### BRIEF
Would you copy out each line of the records below that includes the word "Haus"?

Collected data
※ ※ ※

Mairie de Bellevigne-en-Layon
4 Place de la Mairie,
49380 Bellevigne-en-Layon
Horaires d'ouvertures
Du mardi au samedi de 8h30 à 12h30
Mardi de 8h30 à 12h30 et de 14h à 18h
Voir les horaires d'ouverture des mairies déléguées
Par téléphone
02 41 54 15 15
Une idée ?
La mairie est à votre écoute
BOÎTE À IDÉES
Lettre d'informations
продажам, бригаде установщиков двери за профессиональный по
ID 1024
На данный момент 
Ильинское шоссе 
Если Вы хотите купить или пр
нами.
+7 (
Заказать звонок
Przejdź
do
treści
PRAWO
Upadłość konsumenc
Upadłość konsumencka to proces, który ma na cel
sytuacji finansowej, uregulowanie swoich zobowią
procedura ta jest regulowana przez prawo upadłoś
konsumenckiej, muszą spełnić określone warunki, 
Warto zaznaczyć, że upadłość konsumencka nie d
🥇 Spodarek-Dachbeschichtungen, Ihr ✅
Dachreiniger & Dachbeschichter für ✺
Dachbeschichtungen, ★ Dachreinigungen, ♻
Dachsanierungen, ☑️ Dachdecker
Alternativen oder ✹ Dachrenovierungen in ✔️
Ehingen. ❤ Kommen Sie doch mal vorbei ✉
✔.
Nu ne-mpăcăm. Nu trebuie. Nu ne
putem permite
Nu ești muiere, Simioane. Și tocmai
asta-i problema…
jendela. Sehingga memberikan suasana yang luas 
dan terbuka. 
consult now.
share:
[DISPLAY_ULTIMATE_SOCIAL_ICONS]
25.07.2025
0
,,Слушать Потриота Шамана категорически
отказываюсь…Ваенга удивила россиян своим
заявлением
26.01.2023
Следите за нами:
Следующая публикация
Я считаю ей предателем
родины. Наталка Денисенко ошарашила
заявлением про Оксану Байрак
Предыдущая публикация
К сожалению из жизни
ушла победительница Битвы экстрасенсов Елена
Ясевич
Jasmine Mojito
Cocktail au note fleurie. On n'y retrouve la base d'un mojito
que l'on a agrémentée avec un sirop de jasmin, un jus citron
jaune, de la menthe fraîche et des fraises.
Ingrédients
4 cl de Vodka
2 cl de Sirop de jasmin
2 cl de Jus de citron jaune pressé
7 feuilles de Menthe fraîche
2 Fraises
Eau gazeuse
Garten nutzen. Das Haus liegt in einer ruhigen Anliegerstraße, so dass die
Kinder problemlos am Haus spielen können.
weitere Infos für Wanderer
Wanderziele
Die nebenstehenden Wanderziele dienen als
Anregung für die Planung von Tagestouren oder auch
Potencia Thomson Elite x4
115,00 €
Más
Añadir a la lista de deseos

※ ※ ※

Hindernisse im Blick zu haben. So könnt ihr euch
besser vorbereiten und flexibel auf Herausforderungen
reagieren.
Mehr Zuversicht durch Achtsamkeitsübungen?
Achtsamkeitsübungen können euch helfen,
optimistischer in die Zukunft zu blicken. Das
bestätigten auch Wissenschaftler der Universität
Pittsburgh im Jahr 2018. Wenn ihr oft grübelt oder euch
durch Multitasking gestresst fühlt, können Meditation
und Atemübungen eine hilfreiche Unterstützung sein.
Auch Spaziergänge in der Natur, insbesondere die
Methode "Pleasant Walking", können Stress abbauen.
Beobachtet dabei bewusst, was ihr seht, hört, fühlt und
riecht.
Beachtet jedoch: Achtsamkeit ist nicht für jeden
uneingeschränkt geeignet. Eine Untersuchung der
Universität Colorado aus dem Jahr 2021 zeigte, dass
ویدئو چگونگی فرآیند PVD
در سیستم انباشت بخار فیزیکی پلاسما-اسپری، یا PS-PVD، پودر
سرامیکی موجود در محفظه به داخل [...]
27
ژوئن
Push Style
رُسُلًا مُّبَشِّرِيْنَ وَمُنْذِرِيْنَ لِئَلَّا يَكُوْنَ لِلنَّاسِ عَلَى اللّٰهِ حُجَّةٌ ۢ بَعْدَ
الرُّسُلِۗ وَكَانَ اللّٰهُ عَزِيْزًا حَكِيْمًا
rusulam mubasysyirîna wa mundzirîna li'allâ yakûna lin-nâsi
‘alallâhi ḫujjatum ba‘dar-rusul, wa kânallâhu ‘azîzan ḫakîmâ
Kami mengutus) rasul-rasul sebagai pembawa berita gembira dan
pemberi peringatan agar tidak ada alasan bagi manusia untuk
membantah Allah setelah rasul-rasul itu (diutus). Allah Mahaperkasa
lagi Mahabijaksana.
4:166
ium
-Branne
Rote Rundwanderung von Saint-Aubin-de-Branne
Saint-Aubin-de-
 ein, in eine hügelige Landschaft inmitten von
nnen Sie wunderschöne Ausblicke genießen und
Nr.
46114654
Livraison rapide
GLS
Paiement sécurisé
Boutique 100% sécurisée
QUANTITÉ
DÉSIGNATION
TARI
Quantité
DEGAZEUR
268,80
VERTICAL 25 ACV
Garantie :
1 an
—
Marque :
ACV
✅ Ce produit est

※ ※ ※

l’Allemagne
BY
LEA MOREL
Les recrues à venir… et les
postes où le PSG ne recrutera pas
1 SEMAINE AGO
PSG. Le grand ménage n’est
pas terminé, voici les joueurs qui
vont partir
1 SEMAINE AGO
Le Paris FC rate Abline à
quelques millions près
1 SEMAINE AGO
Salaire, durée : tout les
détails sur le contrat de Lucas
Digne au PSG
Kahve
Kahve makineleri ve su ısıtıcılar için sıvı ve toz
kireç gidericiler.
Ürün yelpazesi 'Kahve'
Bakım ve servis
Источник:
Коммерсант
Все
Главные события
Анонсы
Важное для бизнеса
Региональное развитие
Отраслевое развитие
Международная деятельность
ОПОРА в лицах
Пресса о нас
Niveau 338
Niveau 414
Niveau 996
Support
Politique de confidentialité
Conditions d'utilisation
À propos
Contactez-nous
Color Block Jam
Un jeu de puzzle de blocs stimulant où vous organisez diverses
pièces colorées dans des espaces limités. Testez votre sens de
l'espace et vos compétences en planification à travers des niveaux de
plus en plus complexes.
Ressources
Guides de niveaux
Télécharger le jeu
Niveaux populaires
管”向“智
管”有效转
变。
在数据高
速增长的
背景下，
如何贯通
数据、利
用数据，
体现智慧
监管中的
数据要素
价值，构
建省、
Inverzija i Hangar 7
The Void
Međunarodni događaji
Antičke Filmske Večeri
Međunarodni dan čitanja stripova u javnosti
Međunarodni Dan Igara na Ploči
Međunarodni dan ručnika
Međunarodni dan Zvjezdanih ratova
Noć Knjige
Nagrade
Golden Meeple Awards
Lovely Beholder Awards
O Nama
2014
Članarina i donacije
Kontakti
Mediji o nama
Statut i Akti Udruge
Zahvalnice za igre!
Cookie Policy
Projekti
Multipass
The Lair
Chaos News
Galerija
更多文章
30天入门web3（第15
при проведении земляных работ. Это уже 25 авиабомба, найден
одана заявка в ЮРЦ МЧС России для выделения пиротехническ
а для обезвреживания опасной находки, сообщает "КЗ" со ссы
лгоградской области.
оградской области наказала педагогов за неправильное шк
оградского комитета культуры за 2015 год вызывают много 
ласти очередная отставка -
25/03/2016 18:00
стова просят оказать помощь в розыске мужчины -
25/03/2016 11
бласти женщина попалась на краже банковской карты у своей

※ ※ ※

### OUTPUT OF THE TASK
Garten nutzen. Das Haus liegt in einer ruhigen Anliegerstraße, so dass die
Kinder problemlos am Haus spielen können.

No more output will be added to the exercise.